The midterm elections are two weeks away and President Trump’s strategy for the country’s longest war is not going well.
In one of the most brazen attacks in recent memory, a U.S. brigadier general was shot and the top commander in Afghanistan targeted last week by a Taliban gunman, who was able to assassinate two top Afghan officials.
This week, a member of the Afghan security forces apparently turned on members of the U.S.-led coalition, killing one and wounding two others. All as the conflict, which costs taxpayers about $3 billion per month, entered its 18th year.
“Things are not improving,” said Bill Roggio, the editor of the Foundation for Defense of Democracies’ Long War Journal. Roggio, who has studied the conflict for years, and his colleague Thomas Joscelyn, have now declared that the U.S. has lost the war in Afghanistan.
But as voters go to the polls for midterm elections that many believe will hinge on President Trump, the president’s year-old Afghanistan strategy is not only unlikely to affect the outcome but is largely nonexistent in the public debate.
“There is no question that it has fallen off the charts. Just look at news reports, you hardly ever hear about it,” said Fran Coombs, the managing editor of Rasmussen Reports, a polling company that tracks the midterm elections.
The lack of public interest is reflected in election polling.
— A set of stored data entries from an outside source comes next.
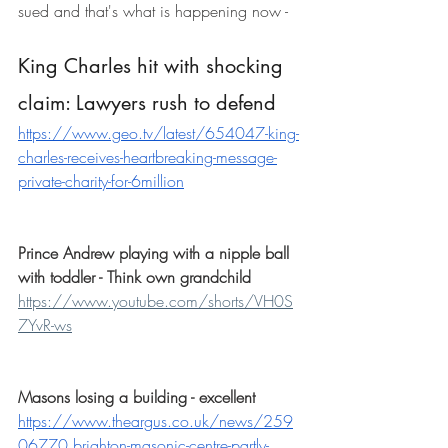
sued and that's what is happening now - 
King Charles hit with shocking 
claim: Lawyers rush to defend
https://www.geo.tv/latest/654047-king-
charles-receives-heartbreaking-message-
private-charity-for-6million
Prince Andrew playing with a nipple ball 
with toddler - Think own grandchild
https://www.youtube.com/shorts/VH0S
7YvR-ws
Masons losing a building - excellent
https://www.theargus.co.uk/news/259
06770.brighton-masonic-centre-partly-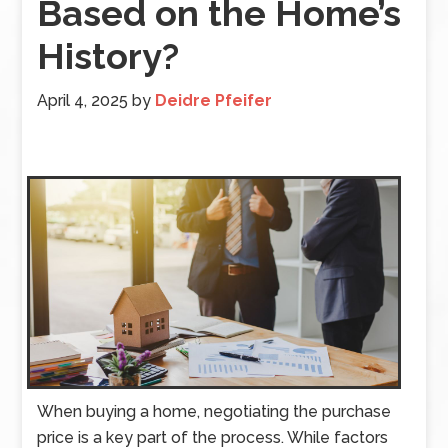
Based on the Home’s
History?
April 4, 2025
by
Deidre Pfeifer
When buying a home, negotiating the purchase
price is a key part of the process. While factors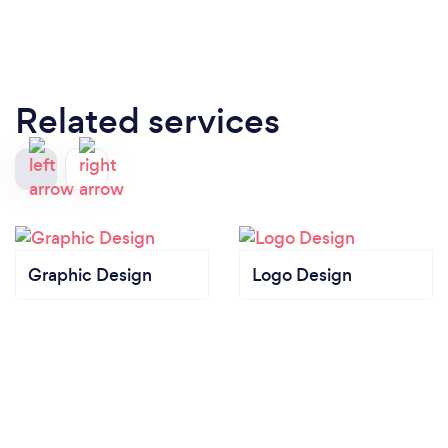
Related services
Graphic Design
Logo Design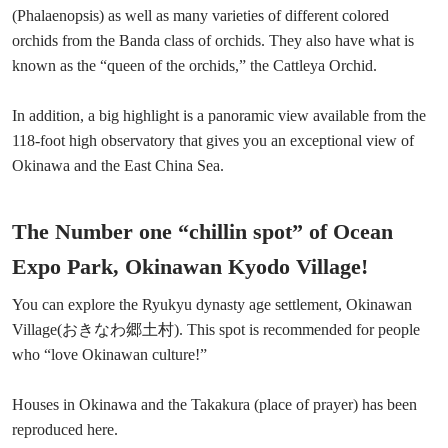
(Phalaenopsis) as well as many varieties of different colored
orchids from the Banda class of orchids. They also have what is
known as the “queen of the orchids,” the Cattleya Orchid.
In addition, a big highlight is a panoramic view available from the
118-foot high observatory that gives you an exceptional view of
Okinawa and the East China Sea.
The Number one “chillin spot” of Ocean
Expo Park, Okinawan Kyodo Village!
You can explore the Ryukyu dynasty age settlement, Okinawan
Village(おきなわ郷土村). This spot is recommended for people
who “love Okinawan culture!”
Houses in Okinawa and the Takakura (place of prayer) has been
reproduced here.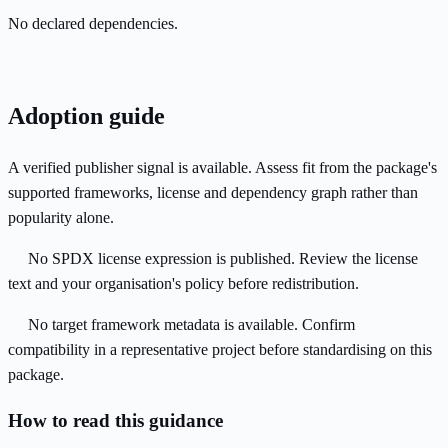
No declared dependencies.
Adoption guide
A verified publisher signal is available. Assess fit from the package's
supported frameworks, license and dependency graph rather than
popularity alone.
No SPDX license expression is published. Review the license
text and your organisation's policy before redistribution.
No target framework metadata is available. Confirm
compatibility in a representative project before standardising on this
package.
How to read this guidance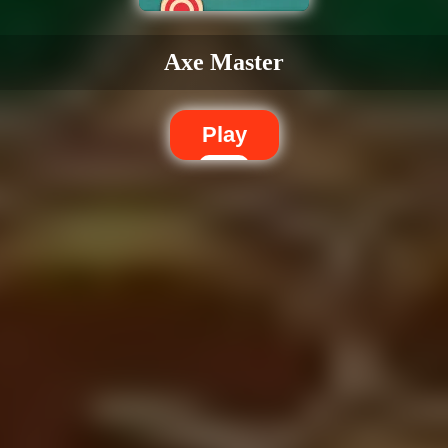
Axe Master
Play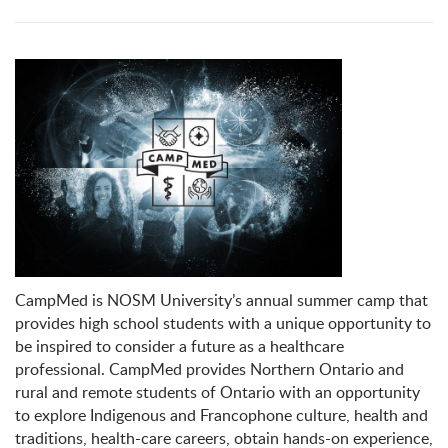
CampMed is NOSM University’s annual summer camp that
provides high school students with a unique opportunity to
be inspired to consider a future as a healthcare
professional. CampMed provides Northern Ontario and
rural and remote students of Ontario with an opportunity
to explore Indigenous and Francophone culture, health and
traditions, health-care careers, obtain hands-on experience,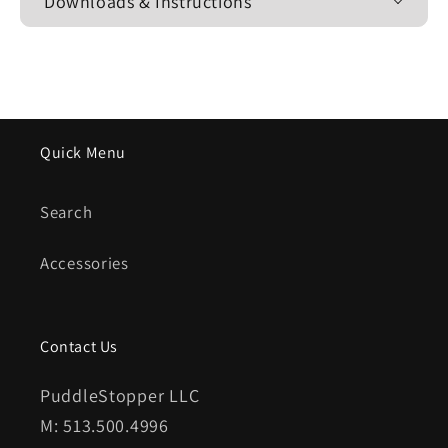
Downloads & Instructions
Quick Menu
Search
Accessories
Contact Us
PuddleStopper LLC
M: 513.500.4996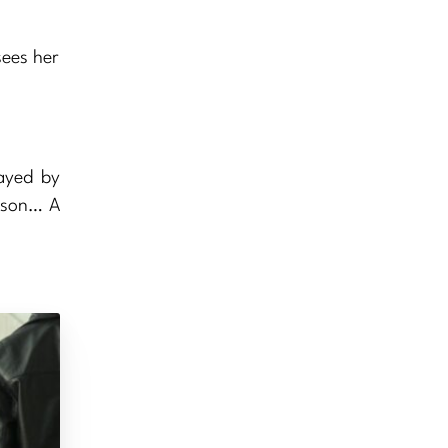
sees her
layed by
t son… A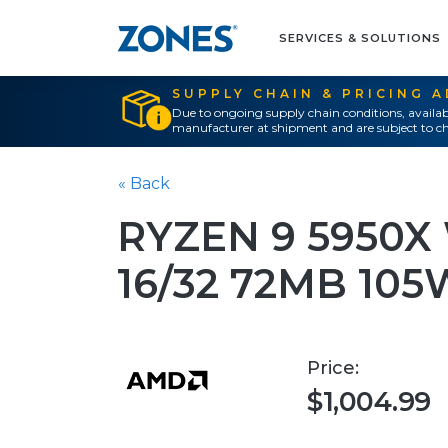
SERVICES & SOLUTIONS
SUPPLY CHAIN & PRICING 
Due to ongoing supply chain conditions, availab
manufacturer at shipment and are subject to ch
« Back
RYZEN 9 5950
16/32 72MB 10
Price:
$1,004.99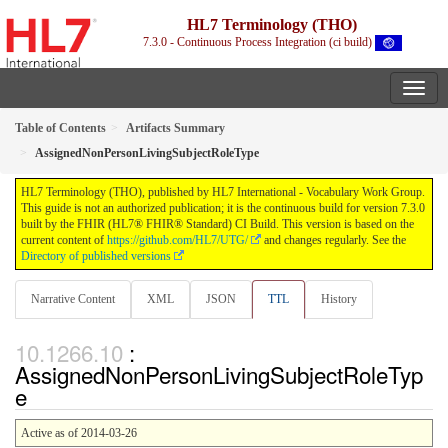
HL7 Terminology (THO)
7.3.0 - Continuous Process Integration (ci build)
Table of Contents
Artifacts Summary
AssignedNonPersonLivingSubjectRoleType
HL7 Terminology (THO), published by HL7 International - Vocabulary Work Group.
This guide is not an authorized publication; it is the continuous build for version 7.3.0
built by the FHIR (HL7® FHIR® Standard) CI Build. This version is based on the
current content of
https://github.com/HL7/UTG/
and changes regularly. See the
Directory of published versions
Narrative Content
XML
JSON
TTL
History
:
AssignedNonPersonLivingSubjectRoleTyp
e
Active as of 2014-03-26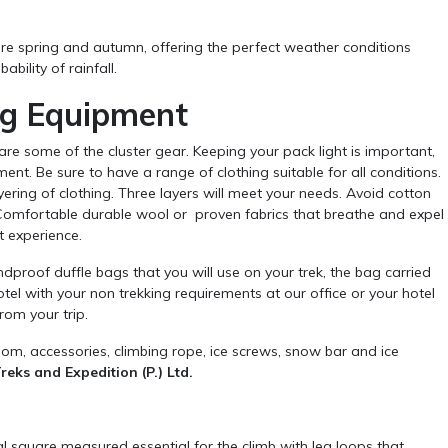
re spring and autumn, offering the perfect weather conditions
bility of rainfall.
ng Equipment
hare some of the cluster gear. Keeping your pack light is important,
nt. Be sure to have a range of clothing suitable for all conditions.
ing of clothing. Three layers will meet your needs. Avoid cotton
 Comfortable durable wool or proven fabrics that breathe and expel
nt experience.
proof duffle bags that you will use on your trek, the bag carried
otel with your non trekking requirements at our office or your hotel
rom your trip.
om, accessories, climbing rope, ice screws, snow bar and ice
eks and Expedition (P.) Ltd.
l square measured essential for the climb with leg loops that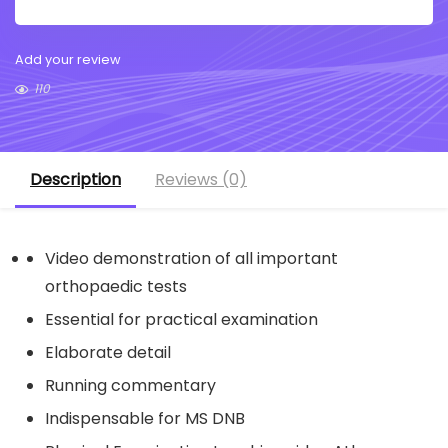
Add your review
110
Description
Reviews (0)
Video demonstration of all important
orthopaedic tests
Essential for practical examination
Elaborate detail
Running commentary
Indispensable for MS DNB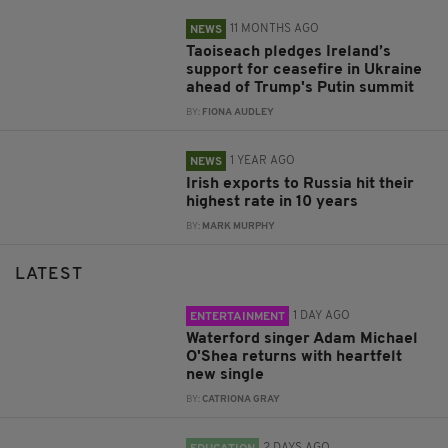
11 MONTHS AGO
NEWS
Taoiseach pledges Ireland’s
support for ceasefire in Ukraine
ahead of Trump's Putin summit
BY:
FIONA AUDLEY
1 YEAR AGO
NEWS
Irish exports to Russia hit their
highest rate in 10 years
BY:
MARK MURPHY
LATEST
1 DAY AGO
ENTERTAINMENT
Waterford singer Adam Michael
O'Shea returns with heartfelt
new single
BY:
CATRIONA GRAY
2 DAYS AGO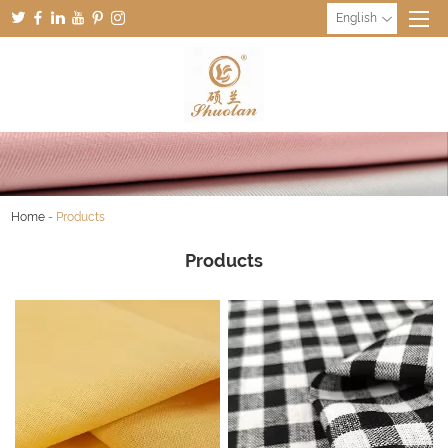
English
Home
-
Products
Products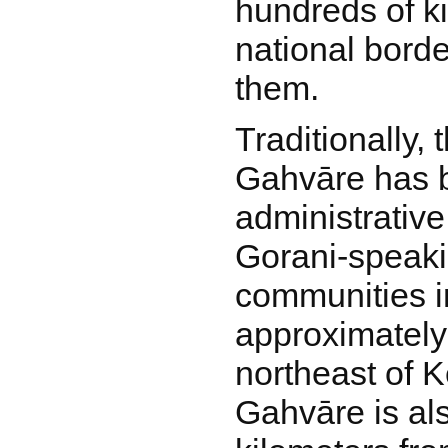
hundreds of k
national borde
them.
Traditionally, 
Gahvāre has b
administrative
Gorani-speak
communities in
approximately
northeast of 
Gahvāre is al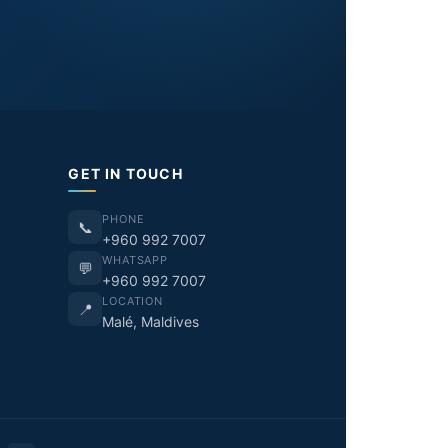
GET IN TOUCH
PHONE
📞
+960 992 7007
WHATSAPP
💬
+960 992 7007
LOCATION
📍
Malé, Maldives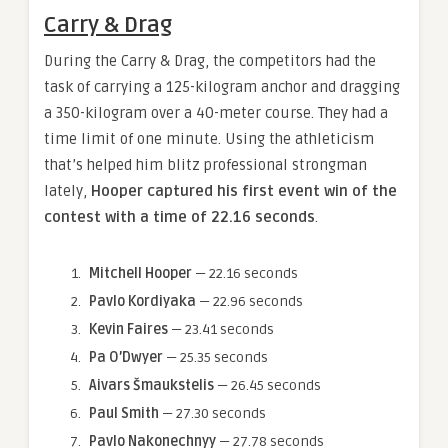
Carry & Drag
During the Carry & Drag, the competitors had the
task of carrying a 125-kilogram anchor and dragging
a 350-kilogram over a 40-meter course. They had a
time limit of one minute. Using the athleticism
that’s helped him blitz professional strongman
lately,
Hooper captured his first event win of the
contest with a time of 22.16 seconds
.
Mitchell Hooper
— 22.16 seconds
Pavlo Kordiyaka
— 22.96 seconds
Kevin Faires
— 23.41 seconds
Pa O’Dwyer
— 25.35 seconds
Aivars Šmaukstelis
— 26.45 seconds
Paul Smith
— 27.30 seconds
Pavlo Nakonechnyy
— 27.78 seconds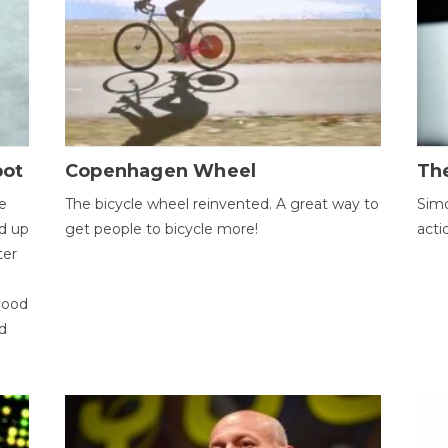
bot
Copenhagen Wheel
Th
e
The bicycle wheel reinvented. A great way to
Simo
d up
get people to bicycle more!
acti
ter
good
d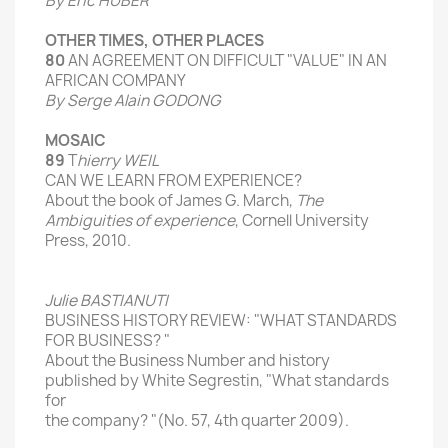
By Eric
HUBER
OTHER TIMES,
OTHER PLACES
80
AN AGREEMENT
ON
DIFFICULT
"VALUE" IN AN
AFRICAN COMPANY
By Serge Alain GODONG
MOSAIC
89
T
hierry
WEIL
CAN WE
LEARN
FROM EXPERIENCE
?
About the
book of
James
G.
March
,
The
Ambiguities
of
experience
, Cornell
University
Press,
2010
.
Julie
BASTIANUTI
BUSINESS
HISTORY
REVIEW
: "
WHAT
STANDARDS
FOR
BUSINESS?
"
About the
Business Number and
history
published by
White
Segrestin
,
"
What standards
for
the company?
"(
No.
57
,
4th
quarter 2009).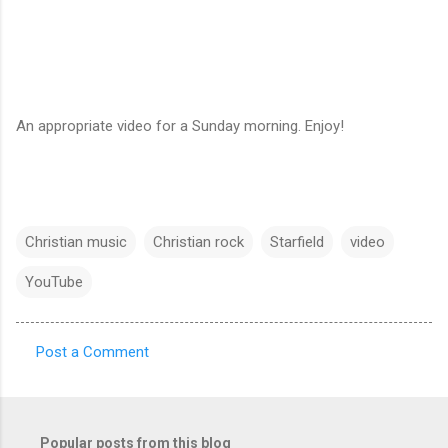
An appropriate video for a Sunday morning. Enjoy!
Christian music
Christian rock
Starfield
video
YouTube
Post a Comment
C
o
m
Popular posts from this blog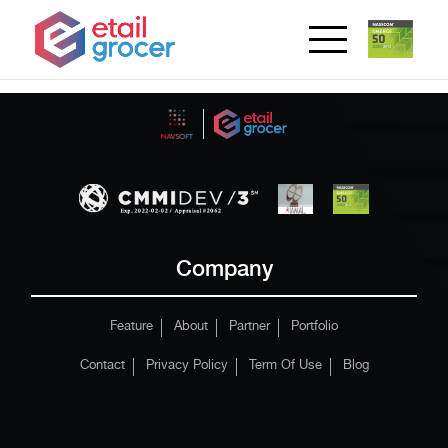
Company
Feature
About
Partner
Portfolio
Contact
Privacy Policy
Term Of Use
Blog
Rasmussen’s most recent poll on Afghanistan in July found that 21 percent of voters do not think the U.S. is still at war and 21 percent don’t know.
Both Gallup and the Pew Research Center said they have not even done any polling on Afghanistan for the midterms, an indication of where the war ranks among election issues.
A Pew poll of the general public this month did find 49 percent of the country believes the U.S. has failed to achieve its goals in Afghanistan.
Foreign policy rarely holds major sway over national elections, but Afghanistan and the recent high-level attacks come at what could be a pivotal point in the 9/11-era war, what veterans have come to call the “forever war.”
Trump unveiled his plan in August 2017 to send an additional 4,000 U.S. troops to Afghanistan in the hope of forcing the Taliban into peace talks.
“Since Trump announced a reboot of the Afghan strategy, the goal was we’ll add additional military personnel, work closely with the Afghan military, we’ll beat them back on the battlefield and force them to the negotiating table. Well, none of that has happened,” Roggio said.
The Pentagon has insisted the new strategy is working, but none of it has seemed to break through to the public and voters.
“I think there is no question if public figures put more of a spotlight on it people will care more about it,” Coombs said.
Trump himself has rarely mentioned Afghanistan since deploying the additional troops, and mostly in passing or at Medal of Honor ceremonies.
“We discuss it all the time,” he said Tuesday when questioned about the success of his war strategy during a White House meeting with military leaders. Asked about the attack and wounding of a U.S. general, Trump said, “We feel very badly about that, it’s war. It’s a tough business.”
In July, the president mentioned Afghanistan briefly during two official White House events, citing “tremendous success” while hosting Italy’s prime minister and telling a veterans' convention that “for the first time in years, we're making a lot of progress in Afghanistan.”
In the meantime, Trump has been talking about rethinking U.S. relationships with allies abroad and entanglements overseas. He said in March that he would bring the roughly 2,000 troops fighting the Islamic State in Syria home “very soon,” though now his administration has signaled the forces will remain until Iran leaves.
That is the message that could reach voters, Rick Dearborn, Trump’s former deputy chief of staff and now a member the Cypress Group consulting firm, said during a discussion on the midterm elections at the American Enterprise Institute.
“He’s tapped into what I think has been a serious fatigue for this country for a lot of moms and a lot of dads out there who’ve had their kids injured in the last wars that we’ve been in and I think are probably pretty grateful that he’s not trying to redeploy them everywhere in the world right now,” Dearborn said about voter attitudes on Trump’s foreign policy.
Roggio said he does not blame the public for the lack of interest in the Afghanistan War. He said the government is treating it like a “backwater problem” that the average person should not be concerned about.
“If it is not important to the government it is probably not important to the people, they are just not going to recognize it,” he said.